### Task to complete
Please quote exactly the lines below from the line containing "inconstitucionalidade da tese" to the line containing "uma comissão especial para a conciliação dos", both lines included, and nothing else.

### Provided data

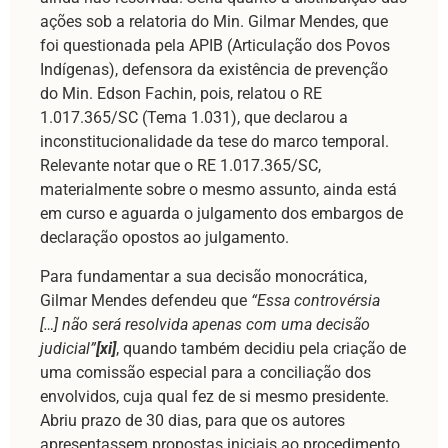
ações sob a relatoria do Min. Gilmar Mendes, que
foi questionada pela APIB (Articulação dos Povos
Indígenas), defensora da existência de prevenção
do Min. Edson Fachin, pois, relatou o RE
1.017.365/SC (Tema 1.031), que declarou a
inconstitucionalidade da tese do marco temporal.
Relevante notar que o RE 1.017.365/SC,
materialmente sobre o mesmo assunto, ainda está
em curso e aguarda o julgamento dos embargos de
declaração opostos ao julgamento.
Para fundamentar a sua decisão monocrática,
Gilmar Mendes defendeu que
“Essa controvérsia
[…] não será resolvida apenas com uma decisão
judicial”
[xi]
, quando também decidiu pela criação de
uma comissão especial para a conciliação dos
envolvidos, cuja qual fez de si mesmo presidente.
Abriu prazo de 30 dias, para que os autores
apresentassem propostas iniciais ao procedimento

* * *

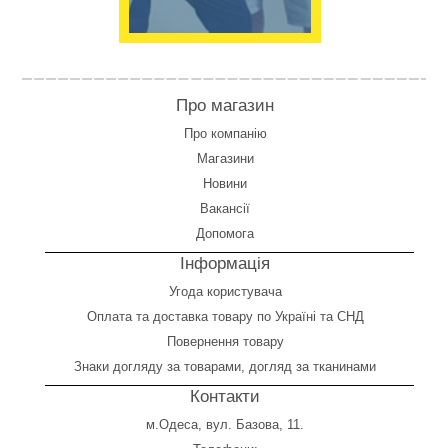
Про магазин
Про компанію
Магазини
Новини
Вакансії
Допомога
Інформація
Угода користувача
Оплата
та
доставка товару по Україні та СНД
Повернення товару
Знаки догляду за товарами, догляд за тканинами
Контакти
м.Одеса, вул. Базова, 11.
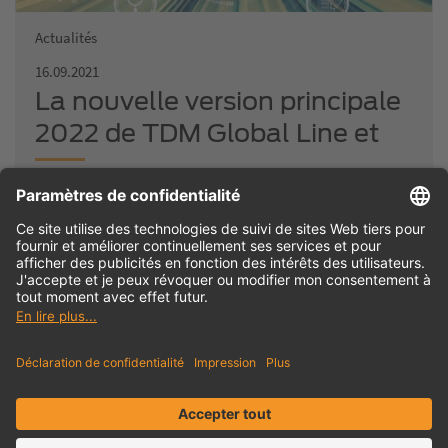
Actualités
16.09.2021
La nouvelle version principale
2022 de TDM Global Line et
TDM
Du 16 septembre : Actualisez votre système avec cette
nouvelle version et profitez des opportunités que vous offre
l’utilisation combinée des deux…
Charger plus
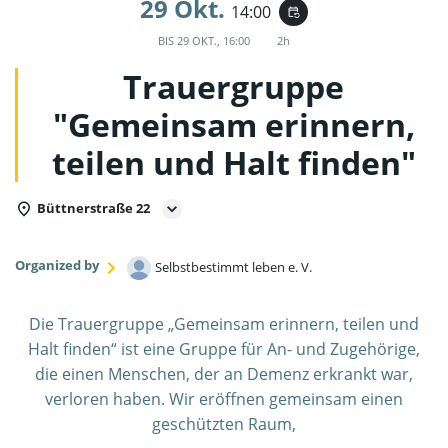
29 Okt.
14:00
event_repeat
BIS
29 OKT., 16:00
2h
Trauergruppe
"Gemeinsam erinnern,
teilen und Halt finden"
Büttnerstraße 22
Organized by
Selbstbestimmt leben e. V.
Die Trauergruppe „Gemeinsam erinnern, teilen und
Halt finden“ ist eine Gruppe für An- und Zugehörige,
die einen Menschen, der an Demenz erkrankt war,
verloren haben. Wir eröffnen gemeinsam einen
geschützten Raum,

--

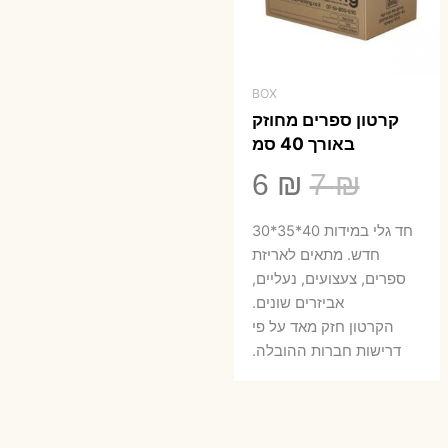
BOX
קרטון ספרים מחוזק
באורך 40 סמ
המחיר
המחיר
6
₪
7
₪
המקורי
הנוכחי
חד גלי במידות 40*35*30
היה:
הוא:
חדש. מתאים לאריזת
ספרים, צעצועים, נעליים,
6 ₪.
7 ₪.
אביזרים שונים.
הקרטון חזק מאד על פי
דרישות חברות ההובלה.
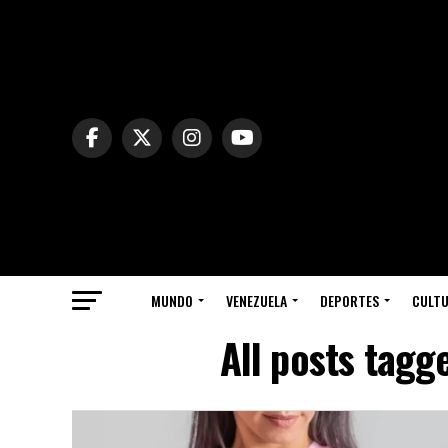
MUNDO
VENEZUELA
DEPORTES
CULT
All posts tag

### Task result
inconstitucionalidade da tese do marco temporal.
Relevante notar que o RE 1.017.365/SC,
materialmente sobre o mesmo assunto, ainda está
em curso e aguarda o julgamento dos embargos de
declaração opostos ao julgamento.
Para fundamentar a sua decisão monocrática,
Gilmar Mendes defendeu que
“Essa controvérsia
[…] não será resolvida apenas com uma decisão
judicial”
[xi]
, quando também decidiu pela criação de
uma comissão especial para a conciliação dos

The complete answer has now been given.